— Assigned task —
Repeat the data word for word and skip the pictures.
(Extracted material Opens)
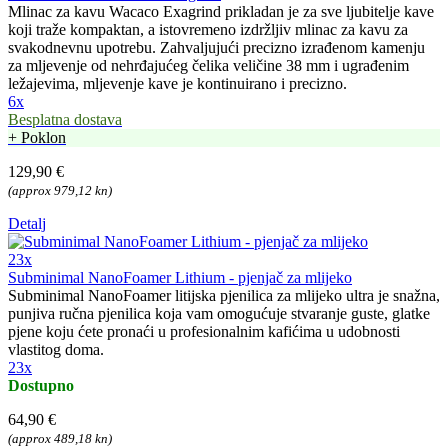
Mlinac za kavu Wacaco Exagrind prikladan je za sve ljubitelje kave
koji traže kompaktan, a istovremeno izdržljiv mlinac za kavu za
svakodnevnu upotrebu. Zahvaljujući precizno izrađenom kamenju
za mljevenje od nehrđajućeg čelika veličine 38 mm i ugrađenim
ležajevima, mljevenje kave je kontinuirano i precizno.
6x
Besplatna dostava
+ Poklon
129,90 €
(approx 979,12 kn)
Detalj
23x
Subminimal NanoFoamer Lithium - pjenjač za mlijeko
Subminimal NanoFoamer litijska pjenilica za mlijeko ultra je snažna,
punjiva ručna pjenilica koja vam omogućuje stvaranje guste, glatke
pjene koju ćete pronaći u profesionalnim kafićima u udobnosti
vlastitog doma.
23x
Dostupno
64,90 €
(approx 489,18 kn)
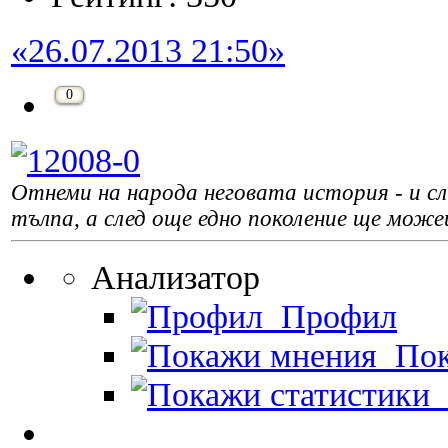
«26.07.2013 21:50»
0
Отнеми на народа неговата история - и сле
тълпа, а след още едно поколение ще може
Анализатор
Профил
Пок
П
(Extracted material Closes)
— Solution for this problem —
Mlinac za kavu Wacaco Exagrind prikladan je za sve ljubitelje kave
koji traže kompaktan, a istovremeno izdržljiv mlinac za kavu za
svakodnevnu upotrebu. Zahvaljujući precizno izrađenom kamenju
za mljevenje od nehrđajućeg čelika veličine 38 mm i ugrađenim
ležajevima, mljevenje kave je kontinuirano i precizno.
6x
Besplatna dostava
+ Poklon
129,90 €
(approx 979,12 kn)
Detalj
23x
Subminimal NanoFoamer Lithium - pjenjač za mlijeko
Subminimal NanoFoamer litijska pjenilica za mlijeko ultra je snažna,
punjiva ručna pjenilica koja vam omogućuje stvaranje guste, glatke
pjene koju ćete pronaći u profesionalnim kafićima u udobnosti
vlastitog doma.
23x
Dostupno
64,90 €
(approx 489,18 kn)
«26.07.2013 21:50»
0
Отнеми на народа неговата история - и сле
тълпа, а след още едно поколение ще може
Анализатор
Профил
Пок
П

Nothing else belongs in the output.